Day 8 - SVM, Ensembles, Neural Networks
Posted on June 7, 2017
by Govind Gopakumar
Prelude
Announcements
- Doubt clearing session on Thursday (1500 - 1600)
- Programming tutorial on PCA by tomorrow (hopefully)
- Programming tutorial on Kernels (in SVM)
Recap
Principal Components Analysis
- Captures how the data “spreads”
- Means to reduce dimensionality
- Can capture multiple correlations in the data
Kernels
- Increase dimensionality without actually increasing it
- Works if we require only dot products
- Can learn non-linear surfaces with linear methods!
Support Vector Machines
Review of Perceptron
Model overview
- \(\langle w, x\rangle > 0.5, < 0.5\) : decision rule
- Learnt only a hyperplane
- Could be learnt very fast (stochastic method)
Drawbacks
- What line does it finally learn?
- Can this line be good? Or bad?
- What line should we learn?
SVM - I
Background
- Notion of a “margin”
- When is a line good? When is a line bad?
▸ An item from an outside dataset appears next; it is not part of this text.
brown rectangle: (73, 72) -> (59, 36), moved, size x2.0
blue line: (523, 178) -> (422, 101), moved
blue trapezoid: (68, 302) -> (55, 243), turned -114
- Do we increase margin? Or decrease it?
Loss functions
- Perceptron loss : \(y_n(\langle w, x_n\rangle) \leq 0\)
- Can we modify this?
SVM - II
Model overview
- Learn a “max margin” line
- Correctly classifies both classes
- Classify them with some distance
Time complexity?
- What vectors do I need to specify the model later on?
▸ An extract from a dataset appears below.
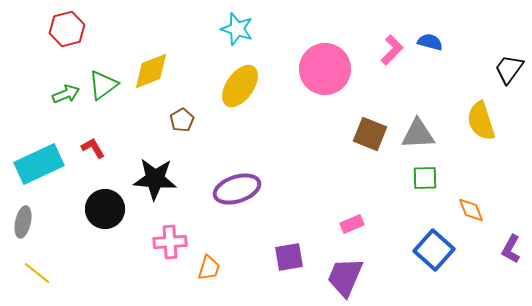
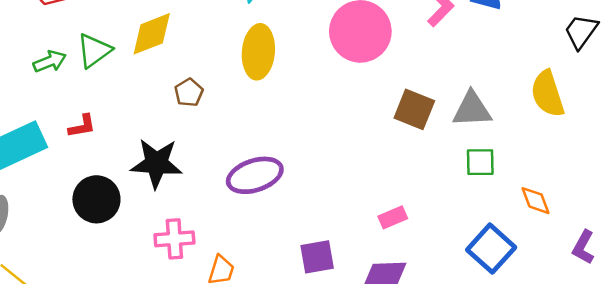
yellow ellipse: (240, 86) -> (258, 52), turned -30
red L-shape: (93, 148) -> (82, 126), turned 110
- “Support Vectors” : how did this come?
SVM - III
Learning the SVM?
- A bit more advanced maths than useful right now
- Can be solved exactly in case of seperable data
- If data isn’t seperable? : “Soft - Margin”
Using the SVM
- Wherever we have linear seperability
- What if we don’t have seperability?
SVM - IV
Concluding remarks
- Extremely popular : You WILL see it used everywhere!
- Highly optimized packages available, even in python!
- Active area of research
But it still learns a line?
- Kernel trick!
- Can also be used for regression
Boosting and ensembles
Ensemble models - I
What?
- What is an “ensemble”?
- How do we construct it?
- Different models on same data vs same model on different data?
How?
- Aggregate or voting on predictions
- Stack : predictions as features!
- Levels of models!
Ensemble models - II
Bagging
- Create multiple copies of data
- Train similar / same models on these copies
- Aggregate predictions
Why would this work?
- Each model captures the variance of data
- Noise is spread out, reduced
- How many replications?
Ensemble models - III
Boosting
- Use only weak algorithms
- Combine them iteratively to get better predictions
- Increase weight of hard examples
Process
- Have \(T\) different “weak” models
- Start with uniform weights for all points
- Learn an initial model
- Iteratively increase weights depending on previous mistakes
- Learn better models
Ensemble models - IV
AdaBoost
- Choose a weak model (Perceptron?)
- Let it learn from data
- Check where it made errors : increase these points!
- Choose another perceptron, learn on new data
Can it learn complicated shapes?
- Yes, at times
- Outliers can screw it up a lot at times
Ensemble models - V
Comments
- Bagging vs Boosting? : no real winner
- Bagging allows parallel learning
- Boosting keeps decreasing training error
Why should we use either?
- Reduce overfitting (multiple models)
- Combine predictions
Neural Networks
Review of Perceptron
Model overview
- \(\langle w, x\rangle > 0.5, < 0.5\) : decision rule
- Learnt only a hyperplane
- Could be learnt very fast (stochastic method)
How did we learn this?
- Stochastic Gradient descent
- \(w^{t+1} = w^{t} - l'(w^t)\)
Multi layer Perceptron - I
Structure
- Input layer : Where you feed in data
- Output layer : Where you get output (class, value)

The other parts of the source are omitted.